How do you go about constructing a complex painting with several figures? The answer, which might raise new questions in your mind, is this: think of the figures as characters in a story, and draw the relationships between them. Case in point: my large oil painting Earthquake.
The painting is composed of several characters, some close to you in the foreground, some so far back in the background, or down in the dark corners, that it takes a while to discover them. The woman standing, hand covering her face with a gesture of grief, is based on a live model. In a first quick sketch, her beautiful luminous flesh was too seductive. So I had to create a rough surface over her body to give the impression of having been injured when the earth shifted. Also, I changed her pose so her face is nearly covered by her hand, calling attention to the expression of grief in the contorted lines that remain visible.
Then there is the boy holding up a collapsing bunch of wooden beams. Of all the characters in the painting, he is the only one who looks you directly in the eye. I arranged the beam so it casts a sharp shadow across the face, in effect cutting it off, and darkening one eye; which makes the other eye, the one visible to light, look ever more piercing.
Here is a baby lost in the dark corner of the painting. When you stand in front of the painting, it takes a while to find him.

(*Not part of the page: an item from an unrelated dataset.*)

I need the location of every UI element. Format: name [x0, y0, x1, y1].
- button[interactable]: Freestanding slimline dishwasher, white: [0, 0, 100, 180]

Throughout the painting, I used distorted views and highlighted the seams between shattered perspectives. The dying man in the center of the painting is the best example to illustrate it. You are viewing him as if you are standing directly above him. But draw your attention to the broken board he tries to support, with the little strength he has left in him. You are standing over him--and at the same time, below that board.
If, with his last gasp of breath, he lets go of it, the entire mess of wooden beams and boards will come crashing over you. Careful, now! Take a step back.